[Transcribed page contents]
◇ ◇ ◇ ◇ ◇

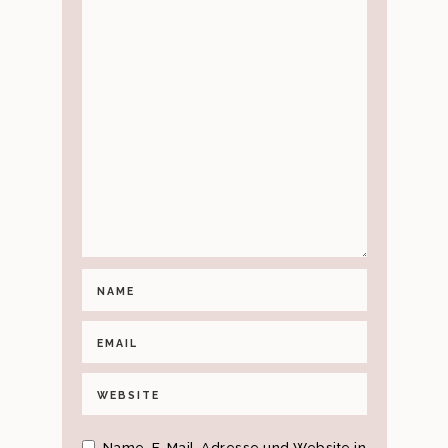
Name, E-Mail-Adresse und Website in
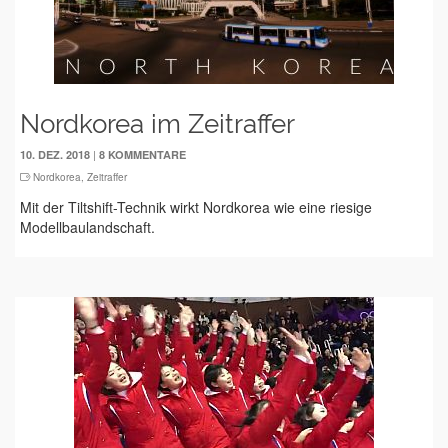
Nordkorea im Zeitraffer
|
10. DEZ. 2018
8 KOMMENTARE
Nordkorea
,
Zeitraffer
Mit der Tiltshift-Technik wirkt Nordkorea wie eine riesige
Modellbaulandschaft.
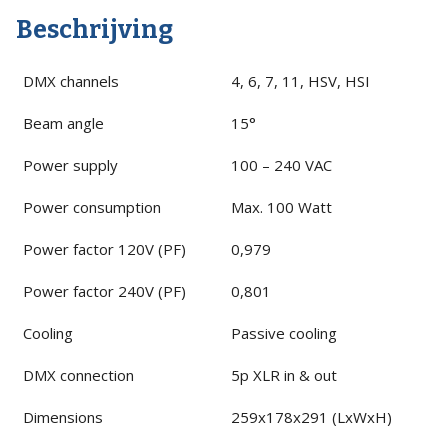
Beschrijving
spot
quantity
DMX channels
4, 6, 7, 11, HSV, HSI
Beam angle
15°
Power supply
100 – 240 VAC
Power consumption
Max. 100 Watt
Power factor 120V (PF)
0,979
Power factor 240V (PF)
0,801
Cooling
Passive cooling
DMX connection
5p XLR in & out
Dimensions
259x178x291 (LxWxH)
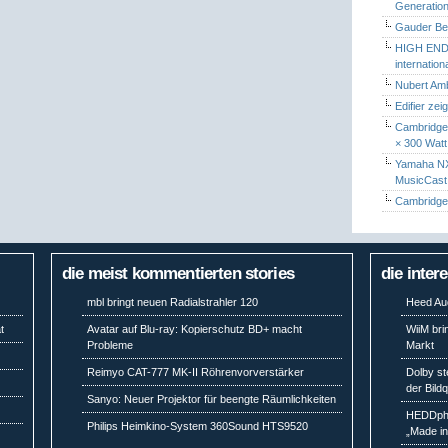
Generation
Gauder Berl
HIGH END 
internatio
Nubert Amb
Edifier zei
Cambridge 
× 300 Watt
Yamaha NX-
MusicCas
Cambridge 
die meist kommentierten stories
die inter
mbl bringt neuen Radialstrahler 120
Heed Aud
t
Avatar auf Blu-ray: Kopierschutz BD+ macht
WiiM bri
Probleme
Markt
Reimyo CAT-777 MK-II Röhrenvorverstärker
Dolby st
der Bild
Sanyo: Neuer Projektor für beengte Räumlichkeiten
HEDDpho
Philips Heimkino-System 360Sound HTS9520
„Made i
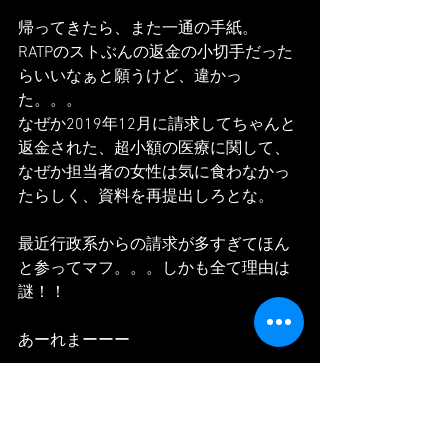
帰ってきたら、また一通の手紙。
RATPのストぶんの返金の小切手だった
らいいなぁと願うけど、違かっ
た。。。
なぜか2019年12月に請求してちゃんと
返金された、超小額の医療に関して、
なぜか担当者の女性は気に食わなかっ
たらしく、資料を再提出しろとな。
最近行政系からの請求が多すぎてほん
と参ってマフ。。。しかも全て理由は
謎！！
あーれまーーー
Quand je suis rentrée chez moi, il y avait 
une lettre, encore.
J'ai bien espere que j'ai recu d'une 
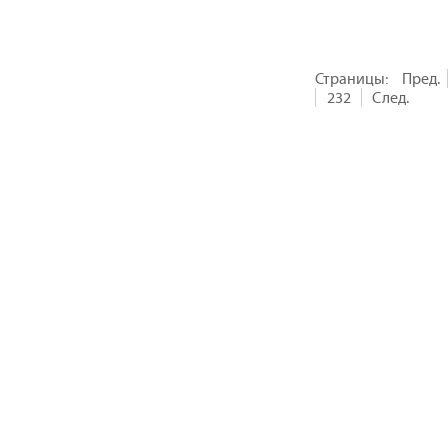
Страницы:
Пред.
232
След.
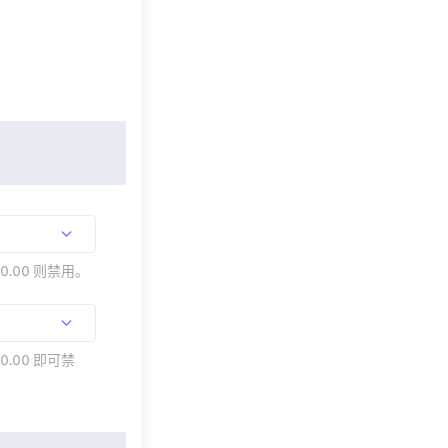
00.00 则禁用。
0.00 即可禁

◇ ◇ ◇ ◇ ◇

Exercise goal: An exact transcription is needed of the lines from the one with "5p XLR in & out" to the one with "Quand je suis rentrée chez moi, il y avait" above, both ends included, with pictures left out.

Completed task:
5p XLR in & out
Dimensions
259x178x291 (LxWxH)
Generation
Gauder Berl
HIGH END 
internatio
Nubert Amb
Edifier zei
Cambridge 
× 300 Watt
Yamaha NX-
MusicCas
Cambridge 
die meist kommentierten stories
die inter
mbl bringt neuen Radialstrahler 120
Heed Aud
t
Avatar auf Blu-ray: Kopierschutz BD+ macht
WiiM bri
Probleme
Markt
Reimyo CAT-777 MK-II Röhrenvorverstärker
Dolby st
der Bild
Sanyo: Neuer Projektor für beengte Räumlichkeiten
HEDDpho
Philips Heimkino-System 360Sound HTS9520
„Made i
帰ってきたら、また一通の手紙。
RATPのストぶんの返金の小切手だった
らいいなぁと願うけど、違かっ
た。。。
なぜか2019年12月に請求してちゃんと
返金された、超小額の医療に関して、
なぜか担当者の女性は気に食わなかっ
たらしく、資料を再提出しろとな。
最近行政系からの請求が多すぎてほん
と参ってマフ。。。しかも全て理由は
謎！！
あーれまーーー
Quand je suis rentrée chez moi, il y avait 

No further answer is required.